Album Review: Monuments To An Elegy (Smashing Pumpkins)
I can’t be objective about the Smashing Pumpkins. I was so deep in the throes of adolescence when Mellon Collie and the Infinite Sandess was released that the intended irony of the album’s name was lost upon me. Billy Corgan’s voice will always make me feel thirteen, angsty, happy, misunderstood, and hopeful. That is to say that no matter how crazy Corgan’s exploits have gotten or poor his musical offerings, I’ve held out hope that he still had great music left in him.
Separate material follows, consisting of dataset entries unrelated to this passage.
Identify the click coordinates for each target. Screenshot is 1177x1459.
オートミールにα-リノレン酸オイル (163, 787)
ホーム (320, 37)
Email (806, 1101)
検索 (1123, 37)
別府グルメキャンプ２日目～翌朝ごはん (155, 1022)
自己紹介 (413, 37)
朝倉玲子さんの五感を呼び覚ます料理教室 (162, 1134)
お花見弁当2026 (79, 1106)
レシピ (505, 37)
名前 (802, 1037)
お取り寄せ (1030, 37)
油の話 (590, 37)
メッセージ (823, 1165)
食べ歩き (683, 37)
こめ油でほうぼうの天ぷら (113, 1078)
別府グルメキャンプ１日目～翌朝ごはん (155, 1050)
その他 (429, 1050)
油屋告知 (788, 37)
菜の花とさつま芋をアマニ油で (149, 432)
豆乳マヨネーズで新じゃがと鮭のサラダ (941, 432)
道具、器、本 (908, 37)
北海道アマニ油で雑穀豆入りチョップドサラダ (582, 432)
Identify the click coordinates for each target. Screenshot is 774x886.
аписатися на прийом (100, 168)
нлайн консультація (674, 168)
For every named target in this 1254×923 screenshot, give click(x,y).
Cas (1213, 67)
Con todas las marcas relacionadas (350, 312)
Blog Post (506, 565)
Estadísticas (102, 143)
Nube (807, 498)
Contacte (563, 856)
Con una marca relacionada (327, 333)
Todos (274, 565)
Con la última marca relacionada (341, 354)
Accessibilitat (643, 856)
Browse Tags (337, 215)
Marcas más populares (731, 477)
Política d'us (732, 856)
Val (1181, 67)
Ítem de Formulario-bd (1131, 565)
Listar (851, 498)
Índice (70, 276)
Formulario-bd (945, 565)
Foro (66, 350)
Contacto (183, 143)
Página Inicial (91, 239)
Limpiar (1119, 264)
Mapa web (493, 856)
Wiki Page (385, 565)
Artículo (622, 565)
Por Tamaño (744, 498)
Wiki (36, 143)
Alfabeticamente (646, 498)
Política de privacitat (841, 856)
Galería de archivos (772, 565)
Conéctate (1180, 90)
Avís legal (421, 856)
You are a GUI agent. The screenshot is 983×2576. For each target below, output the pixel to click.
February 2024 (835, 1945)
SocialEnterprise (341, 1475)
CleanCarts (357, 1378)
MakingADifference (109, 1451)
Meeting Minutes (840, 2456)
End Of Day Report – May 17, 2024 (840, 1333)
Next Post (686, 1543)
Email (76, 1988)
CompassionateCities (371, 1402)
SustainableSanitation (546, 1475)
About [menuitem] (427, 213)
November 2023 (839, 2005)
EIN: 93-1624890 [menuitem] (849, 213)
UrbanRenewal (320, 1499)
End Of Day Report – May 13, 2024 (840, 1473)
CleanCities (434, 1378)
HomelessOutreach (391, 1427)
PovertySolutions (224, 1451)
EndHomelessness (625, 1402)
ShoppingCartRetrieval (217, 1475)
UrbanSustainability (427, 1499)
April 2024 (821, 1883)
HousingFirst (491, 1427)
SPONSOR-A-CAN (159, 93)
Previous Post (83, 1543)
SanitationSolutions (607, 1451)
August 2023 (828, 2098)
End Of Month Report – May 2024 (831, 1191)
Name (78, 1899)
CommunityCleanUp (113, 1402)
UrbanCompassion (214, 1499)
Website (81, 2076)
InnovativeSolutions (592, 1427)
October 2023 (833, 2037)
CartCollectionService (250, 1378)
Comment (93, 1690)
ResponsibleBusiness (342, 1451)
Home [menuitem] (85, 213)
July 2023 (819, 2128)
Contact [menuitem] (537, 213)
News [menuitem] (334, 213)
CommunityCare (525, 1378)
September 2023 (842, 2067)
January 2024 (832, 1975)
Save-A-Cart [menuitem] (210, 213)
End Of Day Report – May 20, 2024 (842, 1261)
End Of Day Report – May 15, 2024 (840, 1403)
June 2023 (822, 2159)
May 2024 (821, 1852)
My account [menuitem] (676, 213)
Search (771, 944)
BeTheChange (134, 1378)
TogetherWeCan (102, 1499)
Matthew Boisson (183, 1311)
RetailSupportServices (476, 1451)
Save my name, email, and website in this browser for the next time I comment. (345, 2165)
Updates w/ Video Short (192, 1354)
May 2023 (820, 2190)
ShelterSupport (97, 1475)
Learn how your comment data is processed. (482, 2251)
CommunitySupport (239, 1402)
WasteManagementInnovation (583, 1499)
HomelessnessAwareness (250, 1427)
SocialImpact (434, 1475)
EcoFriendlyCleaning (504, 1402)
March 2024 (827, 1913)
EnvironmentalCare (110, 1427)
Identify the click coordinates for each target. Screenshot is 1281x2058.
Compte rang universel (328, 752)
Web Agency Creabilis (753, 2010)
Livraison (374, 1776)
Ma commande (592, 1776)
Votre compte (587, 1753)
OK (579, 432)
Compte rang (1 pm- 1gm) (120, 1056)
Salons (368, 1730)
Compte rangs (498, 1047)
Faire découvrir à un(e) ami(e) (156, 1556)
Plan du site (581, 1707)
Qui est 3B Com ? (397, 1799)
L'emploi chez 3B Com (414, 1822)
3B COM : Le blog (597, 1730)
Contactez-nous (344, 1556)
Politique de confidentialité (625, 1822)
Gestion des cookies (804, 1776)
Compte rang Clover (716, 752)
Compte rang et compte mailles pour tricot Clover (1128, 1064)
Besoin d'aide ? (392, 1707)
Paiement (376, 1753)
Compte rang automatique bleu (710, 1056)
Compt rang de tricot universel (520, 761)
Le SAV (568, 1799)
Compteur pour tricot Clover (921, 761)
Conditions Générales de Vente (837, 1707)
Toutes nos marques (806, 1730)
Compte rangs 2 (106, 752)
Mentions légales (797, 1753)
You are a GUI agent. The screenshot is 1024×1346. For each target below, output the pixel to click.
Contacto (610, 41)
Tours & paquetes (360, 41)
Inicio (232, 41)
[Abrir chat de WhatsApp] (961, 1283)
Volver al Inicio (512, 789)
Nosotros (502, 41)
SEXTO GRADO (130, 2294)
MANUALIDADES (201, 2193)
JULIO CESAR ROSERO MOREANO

After 2005’s disastrous Zeitgeist, 2012’s Oceania presented a faint glimmer of musical relevance. The start of the first track Quasar sounds like Corgan clearing the cobwebs that have been in the way of him writing good material. While Oceania had several terrific tracks and solid moments, most of the arrangments were unfocused and meandering. It wasn’t an album I would’ve recommended for someone’s enjoyment without the handicap of Pumpkins nostalgia.
On Monuments to An Elegy, Corgan has decided to not fuck around; at thirty-three minutes and nine tracks, Monuments represents the tightest Pumpkin offering to date. No interminable prog-rock solo or fading instrumental ambience. This is a straight ahead Pop/Rock record and its the best since 1998’s Adore. The traditional Pumpkins’ wall-of-sound is still there, but its layers trimmed and supplemented with a heavy does of synth. Even at the height of the Pumpkins, Corgan’s lyrics could veer towards hollow mysticism and self-indulgence. The latter records almost exclusively occupy that space. On Monuments, Corgan does something he’s never tried before: straight-forward lyrics. I would’ve had a hard time picturing Corgan on a different album confidently singing “I will bang this drum to my dying day” as he does on [Drum and fife]. At times on the album, you do wish Corgan would try for something more ambitious than some of the light love songs on Monuments, but it’s definitely different from his past more oblique efforts. It lets him focus on something that hasn’t received enough attention lately: writing a tight catchy song.
The first track Tiberius is probably my vote for best Pumpkin track of the 2000s. The key message of the song in my view is that Corgan has become comfortable with his various music personalities and managed to blend them together. The track leads with synths that might’ve felt at home on Adore and bridges that had the metallic crunch of Zeitgeist and some of the quiet-then-loud dynamics that made Mellon Collie feel epic. All wrapped around a tight melodic core that is most reminiscent of Siamese Dream. If you have some fondness – or nostalgia at least – for every era of the Pumpkins, as I do, then Tiberius might get stuck in your head for a while.
If I had to liken Monuments to other Pumpkins records or tracks, I would say the closest are Pisces Iscariot or 1979 from Mellon Collie. To get a little more geeky, many of the tracks remind me of New Wave covers done as B-Sides on Aeroplane Flies High. And if the Smashing Pumpkins were also the soundtrack of your adolescence then the thought of hearing more of that Pumpkins should surprise and delight you. It might never be as good or mean as much to you as when you were fifteen, but at least this time you’ll be in on the joke in the album’s name.